A walk inside shows the promise of the 62,000-square-foot building that houses the Mervyn M. Dymally School of Nursing.
The academic area is centered at a nursing station equipped with screens monitoring beds of fake patients. Branching out from it are a birthing room, an operating room, intensive-care units for adults and babies, and three patient wards filled with four beds each that double as classrooms.
Each bed is equipped with a mannequin patient, ranging in age from infant to elderly. Some are hooked up to heart monitors; others have breathing tubes in their mouths.
Eventually, the mannequins will be set up to breathe and can even be set up to talk. One mannequin is ready to simulate giving birth.
The incoming dean, Gloria McNeal, said the set-up will allow a group of nursing students to practice running a ward on their own. Instructors can push buttons on computers to trigger a mannequin patient’s heart attack, and see how the students react.
If a student gives a patient the wrong medication, the mannequin’s monitors will show the patient’s decline and possible death.
“Here,” McNeal said, “you get to make mistakes and no one is harmed.”
Nursing school students at Drew will get master’s of science degrees in nursing, a higher level than a regular associate’s or bachelor’s nursing degree, putting them on track to become clinical nurse leaders, managers or public health experts. Students must already have a bachelor’s degree to enroll.
The inaugural class begins Aug. 23 with about 40 students, McNeal said, and eventually 120 students will be enrolled.
There is still much to fix at Drew.
Its previous president, Susan Kelly, who ended a tumultuous three-year term in 2009, presided over unstable finances and was disliked by many professors for her top-down management style.
Shortly before she left, the campus turmoil was noticed during a visit by an accrediting body, the Western Assn. of Schools and Colleges, which put Drew on a two-year probation, Norris said.
Norris said the immediate problem is figuring out a way to restructure debt payments.
The problem is not the loan itself, which Drew can afford to pay, Norris said. But because Drew’s creditworthiness is low, the university must make additional payments to financial institutions that are acting as insurers for the bonds sold by the state to raise money for construction.

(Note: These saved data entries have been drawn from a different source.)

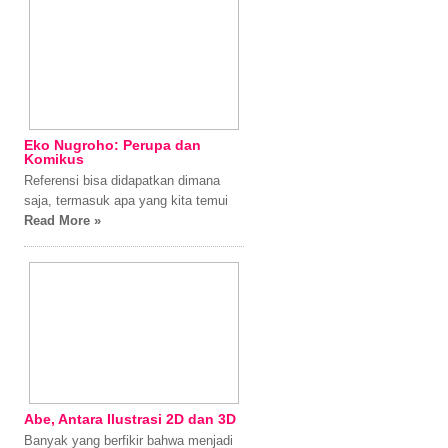
Eko Nugroho: Perupa dan
Komikus
Referensi bisa didapatkan dimana
saja, termasuk apa yang kita temui
Read More »
Abe, Antara Ilustrasi 2D dan 3D
Banyak yang berfikir bahwa menjadi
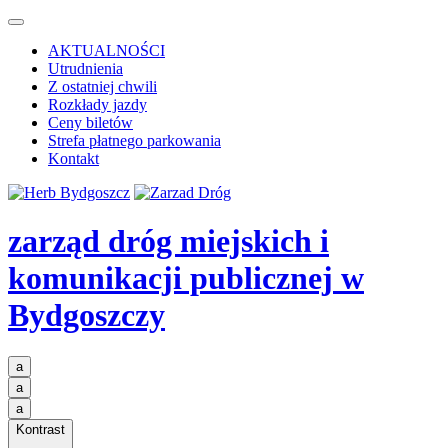
AKTUALNOŚCI
Utrudnienia
Z ostatniej chwili
Rozkłady jazdy
Ceny biletów
Strefa płatnego parkowania
Kontakt
zarząd dróg miejskich i
komunikacji publicznej
w
Bydgoszczy
a
a
a
Kontrast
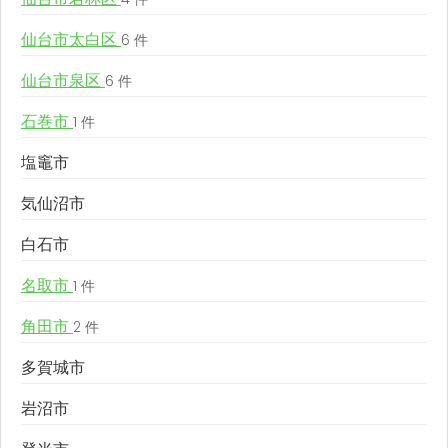
仙台市太白区
6 件
仙台市泉区
6 件
石巻市
1 件
塩竈市
気仙沼市
白石市
名取市
1 件
角田市
2 件
多賀城市
岩沼市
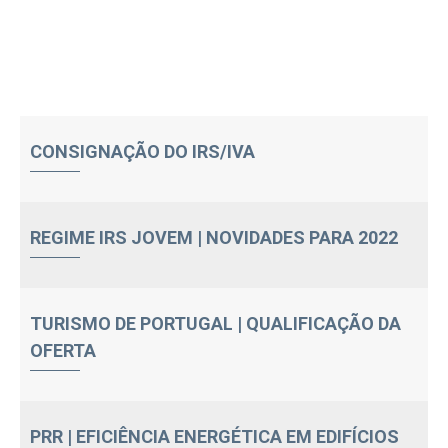
CONSIGNAÇÃO DO IRS/IVA
REGIME IRS JOVEM | NOVIDADES PARA 2022
TURISMO DE PORTUGAL | QUALIFICAÇÃO DA
OFERTA
PRR | EFICIÊNCIA ENERGÉTICA EM EDIFÍCIOS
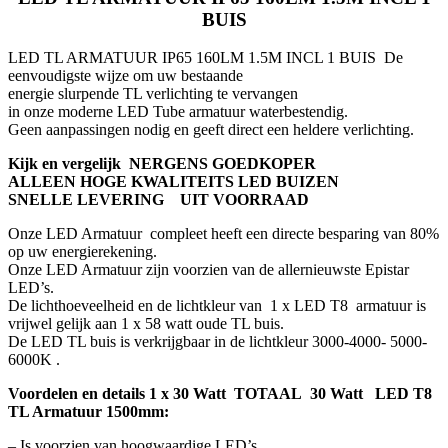
BUIS
LED TL ARMATUUR IP65 160LM 1.5M INCL 1 BUIS De
eenvoudigste wijze om uw bestaande
energie slurpende TL verlichting te vervangen
in onze moderne LED Tube armatuur waterbestendig.
Geen aanpassingen nodig en geeft direct een heldere verlichting.
Kijk en vergelijk NERGENS GOEDKOPER
ALLEEN HOGE KWALITEITS LED BUIZEN
SNELLE LEVERING UIT VOORRAAD
Onze LED Armatuur compleet heeft een directe besparing van 80%
op uw energierekening.
Onze LED Armatuur zijn voorzien van de allernieuwste Epistar
LED’s.
De lichthoeveelheid en de lichtkleur van 1 x LED T8 armatuur is
vrijwel gelijk aan 1 x 58 watt oude TL buis.
De LED TL buis is verkrijgbaar in de lichtkleur 3000-4000- 5000-
6000K .
Voordelen en details 1 x 30 Watt TOTAAL 30 Watt LED T8
TL Armatuur 1500mm:
– Is voorzien van hoogwaardige LED’s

Out of every $10 Drew pays, $1 goes to pay back California for the loan used to build the facility, and $9 goes to the financial institutions that insure the state in case Drew defaults on the loan.
Norris said the university is seeking donors or a partner who can help renegotiate the debt payment plan. One possible source of funds, he said, is the naming opportunity for the new nursing building.
Despite perilous finances, Norris expressed hope for the future and excitement at opening a nursing school.
“California [has] many pockets of rural and urban underserved communities. And being able to play a major role in graduating health professionals … dedicated to serve in those communities is important,” Norris said. “It is our mission.”